BEGIN
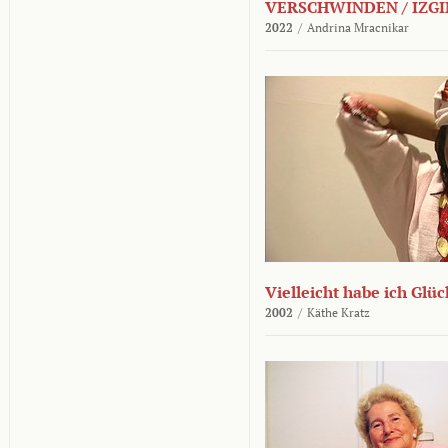
VERSCHWINDEN / IZGI
2022
/
Andrina Mracnikar
Vielleicht habe ich Glü
2002
/
Käthe Kratz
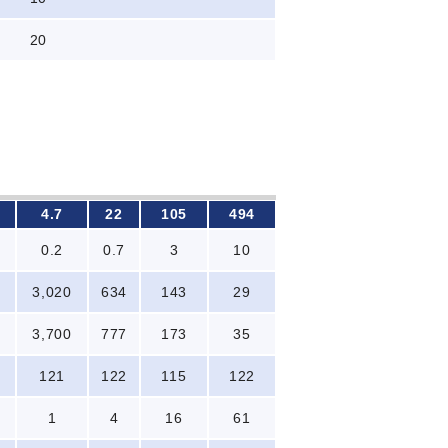
20
4.7
22
105
494
0.2
0.7
3
10
3,020
634
143
29
3,700
777
173
35
121
122
115
122
1
4
16
61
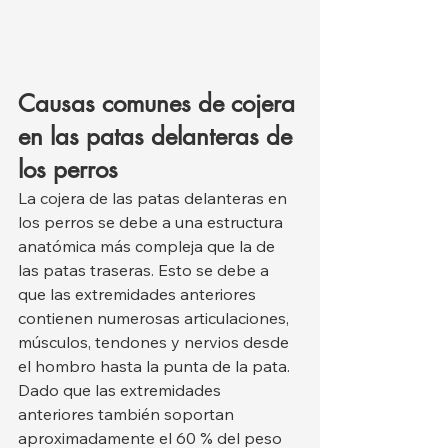
Causas comunes de cojera 
en las patas delanteras de 
los perros
La cojera de las patas delanteras en 
los perros se debe a una estructura 
anatómica más compleja que la de 
las patas traseras. Esto se debe a 
que las extremidades anteriores 
contienen numerosas articulaciones, 
músculos, tendones y nervios desde 
el hombro hasta la punta de la pata. 
Dado que las extremidades 
anteriores también soportan 
aproximadamente el 60 % del peso 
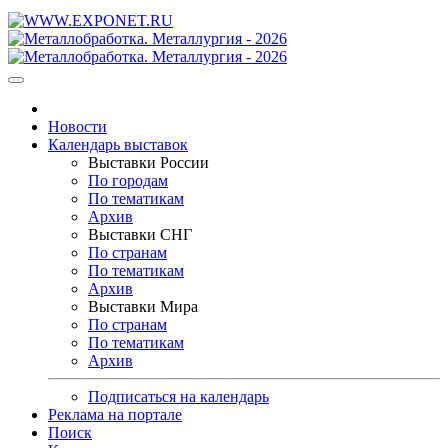
Новости
Календарь выставок
Выставки России
По городам
По тематикам
Архив
Выставки СНГ
По странам
По тематикам
Архив
Выставки Мира
По странам
По тематикам
Архив
Подписаться на календарь
Реклама на портале
Поиск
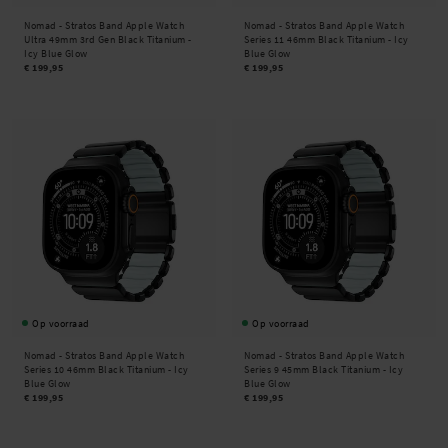
Nomad -
Stratos Band Apple Watch
Nomad -
Stratos Band Apple Watch
Ultra 49mm 3rd Gen Black Titanium -
Series 11 46mm Black Titanium - Icy
Icy Blue Glow
Blue Glow
€ 199,95
€ 199,95
Op voorraad
Op voorraad
Nomad -
Stratos Band Apple Watch
Nomad -
Stratos Band Apple Watch
Series 10 46mm Black Titanium - Icy
Series 9 45mm Black Titanium - Icy
Blue Glow
Blue Glow
€ 199,95
€ 199,95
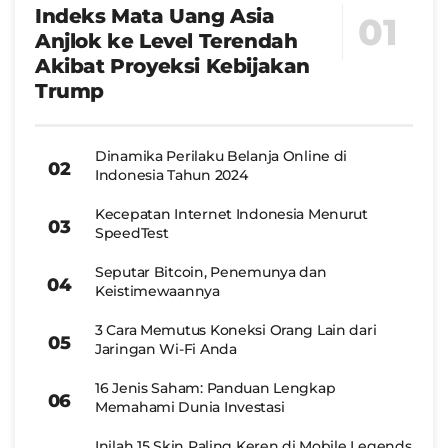
Indeks Mata Uang Asia
Anjlok ke Level Terendah
Akibat Proyeksi Kebijakan
Trump
Dinamika Perilaku Belanja Online di
Indonesia Tahun 2024
Kecepatan Internet Indonesia Menurut
SpeedTest
Seputar Bitcoin, Penemunya dan
Keistimewaannya
3 Cara Memutus Koneksi Orang Lain dari
Jaringan Wi-Fi Anda
16 Jenis Saham: Panduan Lengkap
Memahami Dunia Investasi
Inilah 15 Skin Paling Keren di Mobile Legends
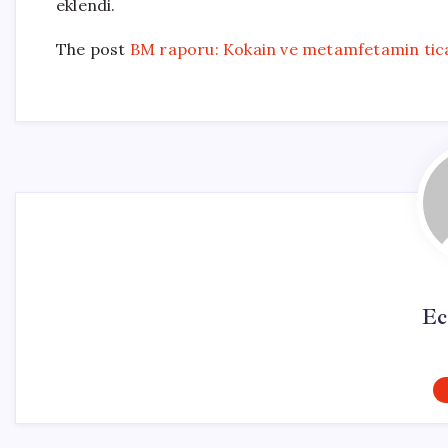
eklendi.
The post
BM raporu: Kokain ve metamfetamin tica
Ec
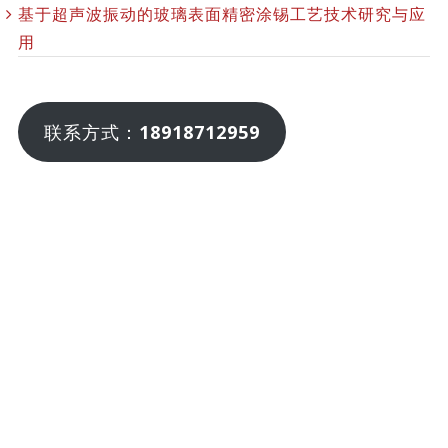
基于超声波振动的玻璃表面精密涂锡工艺技术研究与应
用
联系方式：
18918712959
END
GOAL OF THE EXERCISE = What you set down should be exactly the lines from the line containing "Подписаться на календарь" to the last line of the entries above, both included, with no pictures.

EXERCISE ANSWER =
Подписаться на календарь
Реклама на портале
Поиск
Nomad -
Stratos Band Apple Watch
Nomad -
Stratos Band Apple Watch
Ultra 49mm 3rd Gen Black Titanium -
Series 11 46mm Black Titanium - Icy
Icy Blue Glow
Blue Glow
€ 199,95
€ 199,95
Op voorraad
Op voorraad
Nomad -
Stratos Band Apple Watch
Nomad -
Stratos Band Apple Watch
Series 10 46mm Black Titanium - Icy
Series 9 45mm Black Titanium - Icy
Blue Glow
Blue Glow
€ 199,95
€ 199,95
Indeks Mata Uang Asia
Anjlok ke Level Terendah
Akibat Proyeksi Kebijakan
Trump
Dinamika Perilaku Belanja Online di
Indonesia Tahun 2024
Kecepatan Internet Indonesia Menurut
SpeedTest
Seputar Bitcoin, Penemunya dan
Keistimewaannya
3 Cara Memutus Koneksi Orang Lain dari
Jaringan Wi-Fi Anda
16 Jenis Saham: Panduan Lengkap
Memahami Dunia Investasi
Inilah 15 Skin Paling Keren di Mobile Legends
eklendi.
The post
BM raporu: Kokain ve metamfetamin tica
Ec
基于超声波振动的玻璃表面精密涂锡工艺技术研究与应
用
联系方式：
18918712959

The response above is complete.